[TASK TO CARRY OUT] An exact copy of every record below is needed, with all pictures removed.

[DATASET RECORDS]
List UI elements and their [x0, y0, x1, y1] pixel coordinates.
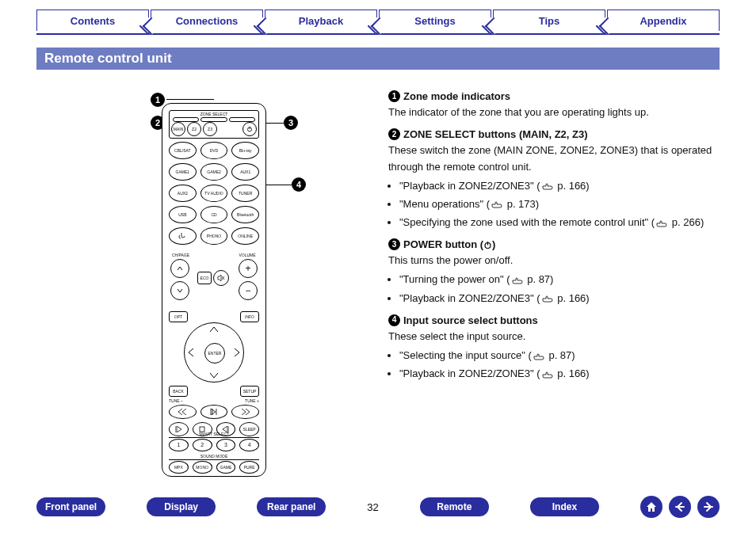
callout-1: 1 — [151, 93, 165, 107]
remote-diagram: 1 2 3 4 ZONE SELECT MAIN Z2 Z3 — [119, 91, 301, 479]
desc-2: 2ZONE SELECT buttons (MAIN, Z2, Z3) Thes… — [388, 127, 721, 230]
descriptions: 1Zone mode indicators The indicator of t… — [388, 89, 721, 388]
tab-contents[interactable]: Contents — [36, 10, 149, 31]
page-title: Remote control unit — [36, 48, 720, 70]
desc-1: 1Zone mode indicators The indicator of t… — [388, 89, 721, 120]
page-number: 32 — [367, 501, 378, 513]
callout-3: 3 — [284, 116, 298, 130]
link-front-panel[interactable]: Front panel — [36, 497, 105, 516]
desc-3: 3POWER button () This turns the power on… — [388, 237, 721, 306]
link-remote[interactable]: Remote — [420, 497, 489, 516]
next-page-icon[interactable] — [697, 496, 720, 518]
callout-4: 4 — [292, 177, 306, 192]
tab-playback[interactable]: Playback — [265, 10, 377, 31]
tab-settings[interactable]: Settings — [379, 10, 491, 31]
prev-page-icon[interactable] — [669, 496, 691, 518]
link-rear-panel[interactable]: Rear panel — [257, 497, 326, 516]
tab-tips[interactable]: Tips — [493, 10, 605, 31]
link-index[interactable]: Index — [530, 497, 599, 516]
bottom-nav: Front panel Display Rear panel 32 Remote… — [36, 495, 720, 519]
desc-4: 4Input source select buttons These selec… — [388, 313, 721, 383]
tab-connections[interactable]: Connections — [151, 10, 263, 31]
link-display[interactable]: Display — [147, 497, 216, 516]
top-tabs: Contents Connections Playback Settings T… — [36, 10, 720, 35]
home-icon[interactable] — [640, 496, 662, 518]
tab-appendix[interactable]: Appendix — [607, 10, 720, 31]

[EXERCISE OUTPUT]
List UI elements and their [x0, y0, x1, y1] pixel coordinates.
callout-1: 1 — [151, 93, 165, 107]
remote-diagram: 1 2 3 4 ZONE SELECT MAIN Z2 Z3 — [119, 91, 301, 479]
desc-2: 2ZONE SELECT buttons (MAIN, Z2, Z3) Thes… — [388, 127, 721, 230]
descriptions: 1Zone mode indicators The indicator of t… — [388, 89, 721, 388]
tab-contents[interactable]: Contents — [36, 10, 149, 31]
page-title: Remote control unit — [36, 48, 720, 70]
desc-1: 1Zone mode indicators The indicator of t… — [388, 89, 721, 120]
page-number: 32 — [367, 501, 378, 513]
callout-3: 3 — [284, 116, 298, 130]
link-front-panel[interactable]: Front panel — [36, 497, 105, 516]
desc-3: 3POWER button () This turns the power on… — [388, 237, 721, 306]
link-remote[interactable]: Remote — [420, 497, 489, 516]
next-page-icon[interactable] — [697, 496, 720, 518]
callout-4: 4 — [292, 177, 306, 192]
tab-playback[interactable]: Playback — [265, 10, 377, 31]
tab-settings[interactable]: Settings — [379, 10, 491, 31]
prev-page-icon[interactable] — [669, 496, 691, 518]
link-rear-panel[interactable]: Rear panel — [257, 497, 326, 516]
tab-tips[interactable]: Tips — [493, 10, 605, 31]
link-index[interactable]: Index — [530, 497, 599, 516]
bottom-nav: Front panel Display Rear panel 32 Remote… — [36, 495, 720, 519]
desc-4: 4Input source select buttons These selec… — [388, 313, 721, 383]
tab-connections[interactable]: Connections — [151, 10, 263, 31]
link-display[interactable]: Display — [147, 497, 216, 516]
top-tabs: Contents Connections Playback Settings T… — [36, 10, 720, 35]
home-icon[interactable] — [640, 496, 662, 518]
tab-appendix[interactable]: Appendix — [607, 10, 720, 31]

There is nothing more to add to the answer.